Design and discovery of novel organ specific iron chelating system for the treatment of transfusional iron overload

Iron is essential for different physiological functions and biochemical activities in the body, but is extremely toxic in excess. Because humans don’t have an active mechanism to excrete excess iron, too much iron in the system can lead to iron overload. 

The mainstay treatment for many chronic anemia disorders is frequent red blood cell transfusions. Patients with such transfusion-dependent blood disorders are at a heightened risk of iron overload, which can cause severe damage to vital organs including the liver, heart, pancreas, thyroid and endocrine glands. Systemically accumulated iron is fatal if left untreated, and causes considerable morbidity and mortality. 

Iron chelation therapy is the most widely-used therapeutic approach to improve survival and reduce the risk of iron overload, by chelating and excreting excess iron using small molecular Fe (III) specific chelators. However, the current FDA-approved iron chelators have many limitations, including inefficiency, toxicity, severe side effects, high cost, and patient non-compliance. Consequently, the lifespan of a major portion of transfusion-dependent anemic patients is severely narrowed. To date, no methods are available for the excretion of organ-deposited iron. 
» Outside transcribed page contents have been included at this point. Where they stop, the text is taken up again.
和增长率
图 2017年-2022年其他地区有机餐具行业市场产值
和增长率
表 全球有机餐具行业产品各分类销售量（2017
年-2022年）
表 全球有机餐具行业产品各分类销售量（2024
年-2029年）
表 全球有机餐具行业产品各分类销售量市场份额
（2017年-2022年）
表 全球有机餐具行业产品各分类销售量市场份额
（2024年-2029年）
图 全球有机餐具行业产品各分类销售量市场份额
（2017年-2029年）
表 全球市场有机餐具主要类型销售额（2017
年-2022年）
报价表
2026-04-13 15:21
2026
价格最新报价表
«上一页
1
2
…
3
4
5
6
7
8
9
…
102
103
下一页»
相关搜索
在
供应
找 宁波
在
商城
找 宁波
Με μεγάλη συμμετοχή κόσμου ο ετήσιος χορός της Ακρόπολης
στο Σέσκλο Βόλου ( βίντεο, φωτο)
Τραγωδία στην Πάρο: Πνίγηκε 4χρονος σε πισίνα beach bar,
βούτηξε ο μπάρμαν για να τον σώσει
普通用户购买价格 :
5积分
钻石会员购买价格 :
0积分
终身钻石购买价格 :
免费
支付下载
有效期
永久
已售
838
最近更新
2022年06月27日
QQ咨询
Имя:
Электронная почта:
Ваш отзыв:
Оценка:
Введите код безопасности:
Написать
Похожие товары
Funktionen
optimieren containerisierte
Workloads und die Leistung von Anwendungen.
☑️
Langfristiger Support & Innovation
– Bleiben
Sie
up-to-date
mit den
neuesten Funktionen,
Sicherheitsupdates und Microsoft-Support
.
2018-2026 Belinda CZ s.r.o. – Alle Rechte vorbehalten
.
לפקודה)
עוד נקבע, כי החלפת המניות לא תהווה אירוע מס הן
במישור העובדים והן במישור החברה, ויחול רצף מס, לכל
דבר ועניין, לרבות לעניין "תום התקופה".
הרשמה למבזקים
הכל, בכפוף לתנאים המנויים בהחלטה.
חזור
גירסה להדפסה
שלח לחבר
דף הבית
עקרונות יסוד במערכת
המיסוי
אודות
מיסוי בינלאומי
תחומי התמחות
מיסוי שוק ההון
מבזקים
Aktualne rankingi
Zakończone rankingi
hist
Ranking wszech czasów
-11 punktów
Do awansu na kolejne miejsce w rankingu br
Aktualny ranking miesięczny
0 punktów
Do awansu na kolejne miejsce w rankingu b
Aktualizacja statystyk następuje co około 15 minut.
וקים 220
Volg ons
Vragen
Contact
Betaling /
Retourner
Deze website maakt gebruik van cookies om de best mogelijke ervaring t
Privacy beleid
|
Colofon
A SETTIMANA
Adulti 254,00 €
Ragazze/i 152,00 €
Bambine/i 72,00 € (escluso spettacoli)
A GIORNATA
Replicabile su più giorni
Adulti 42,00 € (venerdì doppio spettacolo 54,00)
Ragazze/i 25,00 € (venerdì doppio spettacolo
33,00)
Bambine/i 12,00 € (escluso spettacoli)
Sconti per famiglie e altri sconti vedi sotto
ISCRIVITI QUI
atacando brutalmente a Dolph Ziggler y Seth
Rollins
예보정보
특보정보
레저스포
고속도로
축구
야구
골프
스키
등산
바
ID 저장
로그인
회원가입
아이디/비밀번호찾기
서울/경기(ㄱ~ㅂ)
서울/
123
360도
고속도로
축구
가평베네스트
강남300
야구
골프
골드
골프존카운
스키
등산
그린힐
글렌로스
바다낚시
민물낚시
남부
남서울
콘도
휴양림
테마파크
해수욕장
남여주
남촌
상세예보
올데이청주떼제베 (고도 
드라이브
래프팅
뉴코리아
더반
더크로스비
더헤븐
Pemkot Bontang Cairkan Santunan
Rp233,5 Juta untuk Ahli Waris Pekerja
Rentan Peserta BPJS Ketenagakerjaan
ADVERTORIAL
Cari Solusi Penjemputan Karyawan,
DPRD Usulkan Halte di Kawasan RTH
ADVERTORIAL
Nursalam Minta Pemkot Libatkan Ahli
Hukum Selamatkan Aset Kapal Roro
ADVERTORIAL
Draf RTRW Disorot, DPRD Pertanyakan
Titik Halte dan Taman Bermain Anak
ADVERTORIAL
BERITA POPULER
Recent developments in polymer/macromolecular therapeutic approaches shed new light on improving the therapeutic window of small molecular drugs and circumvent the limitations associated with existing therapies. Polymer therapeutics is a widespread multidisciplinary research area with a focus on polymer-conjugates of drugs and proteins, nano drug delivery systems and other macromolecular delivery systems. Several of such systems are approved for market arrival. 

Dr. Abbina’s research will investigate improving the success and efficiency of iron chelation by incorporating biodegradable moieties in a polyglycerol scaffold, and targeting specific organs that are susceptible to iron mediated toxicity. The result of this research will be liver- and heart-specific macromolecular iron chelation systems. 

The preliminary data is promising and we believe this safe and efficient therapeutic approach would benefit numerous patients suffering from iron overload induced diseases including cardiac failure or arrhythmia, cardiomyopathy, liver diseases and other endocrine disorders. This novel chelating system will also open new avenues to address other iron overload pathogeneses, including cancers, diabetes, inflammation and neurodegenerative diseases.